◆ Task details
Give back every entry precisely as written, without any of the images.

◆ Transcribed page contents

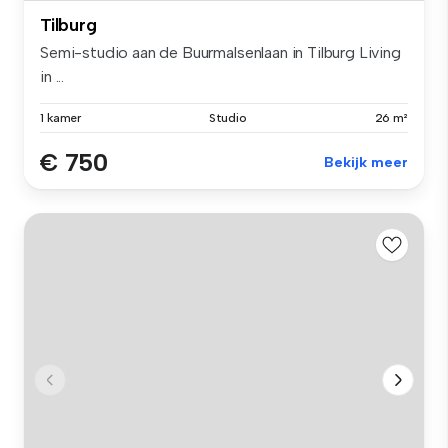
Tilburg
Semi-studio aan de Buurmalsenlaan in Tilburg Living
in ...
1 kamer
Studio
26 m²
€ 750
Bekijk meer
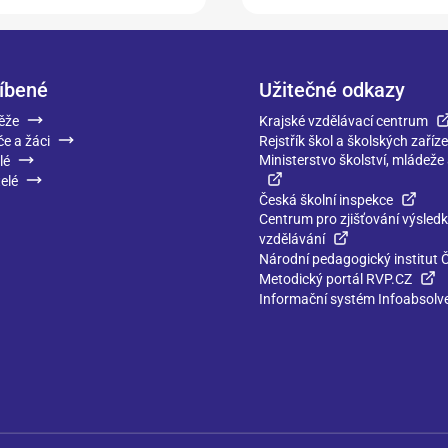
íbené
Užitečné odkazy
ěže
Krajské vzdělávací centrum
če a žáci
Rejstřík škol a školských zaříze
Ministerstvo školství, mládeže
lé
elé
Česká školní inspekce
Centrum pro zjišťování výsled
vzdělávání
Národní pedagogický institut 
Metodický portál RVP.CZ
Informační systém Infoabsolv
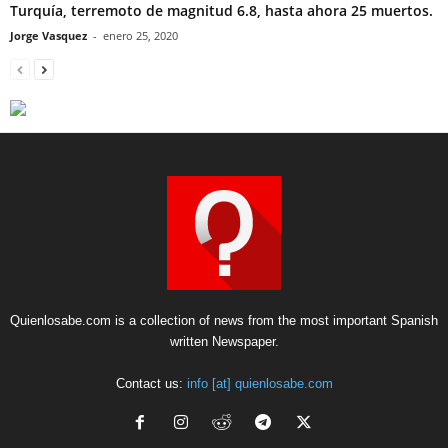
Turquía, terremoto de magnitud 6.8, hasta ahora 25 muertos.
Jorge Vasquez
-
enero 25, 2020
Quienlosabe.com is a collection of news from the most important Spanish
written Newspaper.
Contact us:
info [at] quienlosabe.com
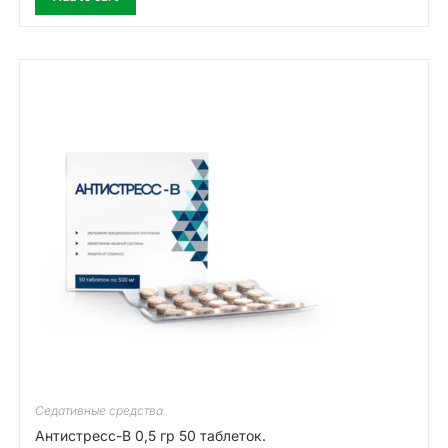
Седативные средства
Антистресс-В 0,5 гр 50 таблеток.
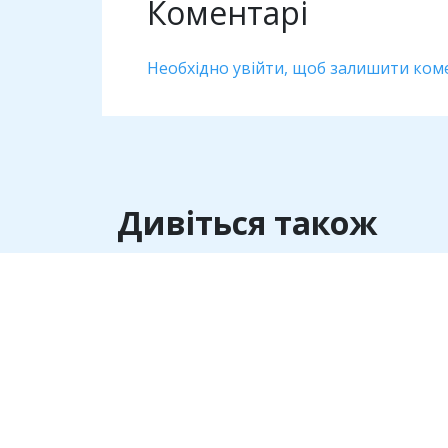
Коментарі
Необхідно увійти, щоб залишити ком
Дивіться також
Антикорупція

◆ Task result
Tilburg
Semi-studio aan de Buurmalsenlaan in Tilburg Living
in ...
1 kamer
Studio
26 m²
€ 750
Bekijk meer
íbené
Užitečné odkazy
ěže
Krajské vzdělávací centrum
če a žáci
Rejstřík škol a školských zaříze
Ministerstvo školství, mládeže
lé
elé
Česká školní inspekce
Centrum pro zjišťování výsled
vzdělávání
Národní pedagogický institut 
Metodický portál RVP.CZ
Informační systém Infoabsolv
Turquía, terremoto de magnitud 6.8, hasta ahora 25 muertos.
Jorge Vasquez
-
enero 25, 2020
Quienlosabe.com is a collection of news from the most important Spanish
written Newspaper.
Contact us:
info [at] quienlosabe.com
Седативные средства
Антистресс-В 0,5 гр 50 таблеток.
Коментарі
Необхідно увійти, щоб залишити ком
Дивіться також
Антикорупція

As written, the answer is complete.